# Quick advice needed; Hackberry dry time?



## Woody Stover (Apr 22, 2013)

Coming back from working on a Red Oak score, I saw some tree guys cutting down a couple. I'm going back to get some Silver Maple, which I know dries quickly, as soon as I unload the trailer. They were taking a lot of the Silver back to the shop to make mulch, but they let me have some. They are also cutting a Hackberry. Anyone know if that would dry as quickly as soft Maple? If so, I'll get some of that too. Thanks in advance!


----------



## The Beagler (Apr 22, 2013)

Give it a year & you'll be fine.  It's good wood.  Takes a little longer to dry than silver maple.


----------



## Woody Stover (Apr 22, 2013)

Thanks! I had a pretty full trailer with just the Silver, passed on the Hack. I've got quite a bit of dead Ash to get, and figured for about the same drying time as the Hack I'll get a little more BTU. There's quite a bit of Hack here, so I'll get to try it at some point.


----------



## Ralphie Boy (Apr 23, 2013)

You'll like hackberry. Good heat and good long burn times.

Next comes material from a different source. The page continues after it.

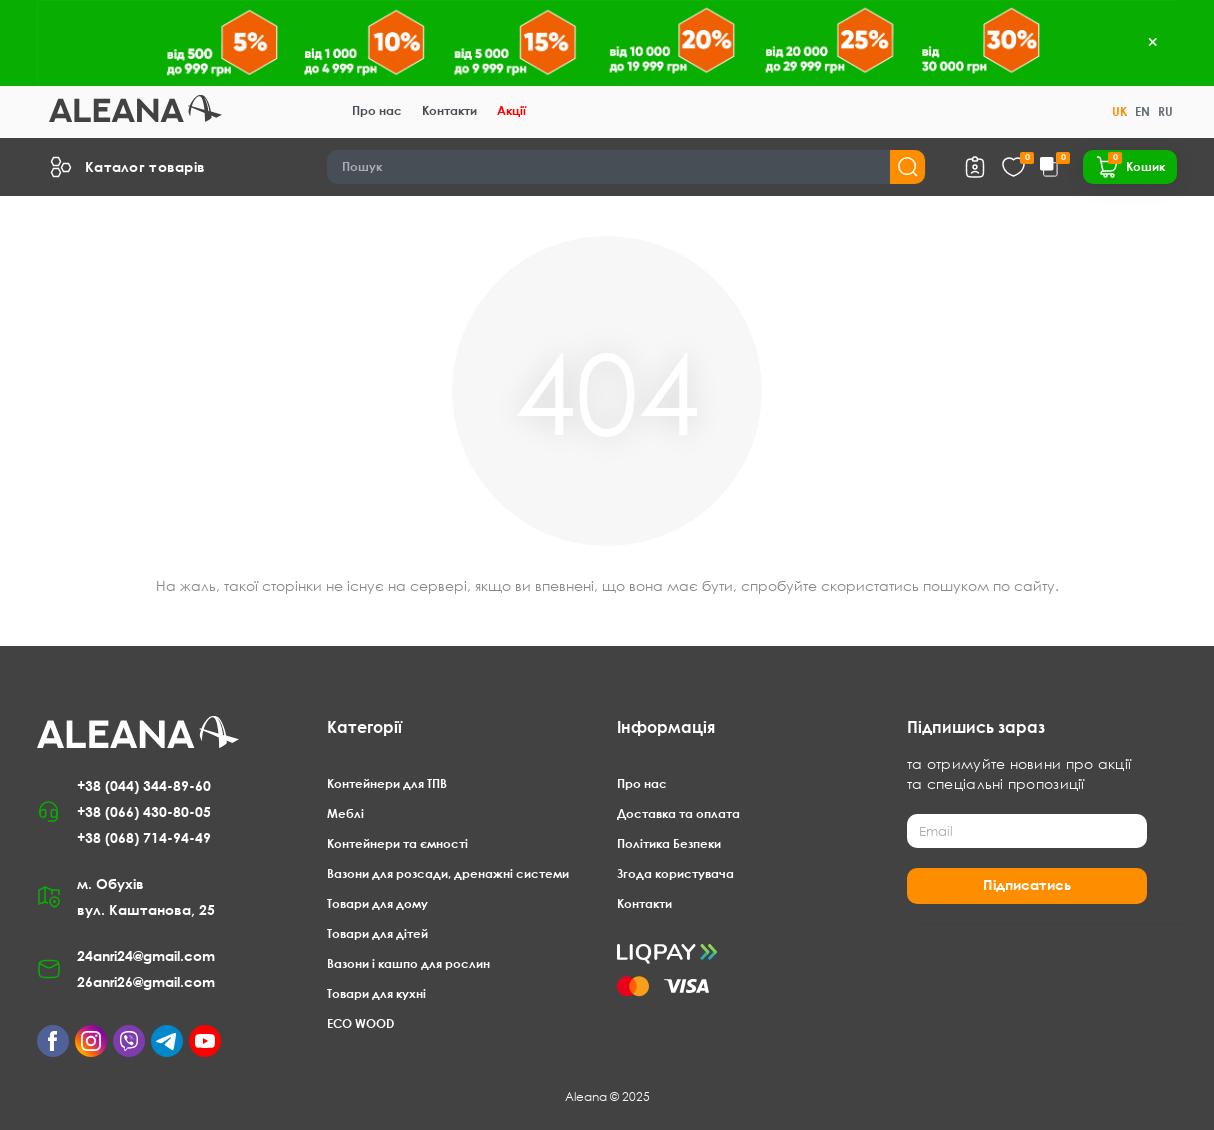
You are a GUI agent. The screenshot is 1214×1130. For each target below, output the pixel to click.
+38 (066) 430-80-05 (144, 811)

For wood that burns as well as it does it will rot fairly quickly if left on the ground.


----------



## lukem (Apr 23, 2013)

Hackberry is just about like elm in all regards (drying, splitting, burning).


----------



## Woody Stover (Apr 23, 2013)

Ralphie Boy said:


> For wood that burns as well as it does it will rot fairly quickly if left on the ground.


OK, I'll keep that in mind.
I know someone burned a bunch of Hack this winter...was that you, Ralphie?


lukem said:


> Hackberry is just about like elm in all regards (drying, splitting, burning).


Seems I've heard some folks say two years on Elm?


----------



## Ralphie Boy (Apr 23, 2013)

Woody Stover said:


> I know someone burned a bunch of Hack this winter...was that you, Ralphie?


 
Yep, burned about 3/4 cord this year. I've about a cord for next year. Real common around these parts, however the last burnable one on my property is split and stacked for next year...or maybe the year after. Ash is still most common for me.


----------



## Woody Stover (Apr 23, 2013)

Ralphie Boy said:


> Ash is still most common for me.


It's one of the most common here, too. I'm dreading the arrival of that nasty borer; It's going to change the woods, for sure.


----------



## Ralphie Boy (Apr 23, 2013)

Woody Stover said:


> I'm dreading the arrival of that nasty borer


 
That bug is exactly why I have so much ash to burn.


----------



## Wingman (Apr 24, 2013)

I had both silver and hackberry seasoned a year and a half and really like the hackberry.  I would love to get some more.


----------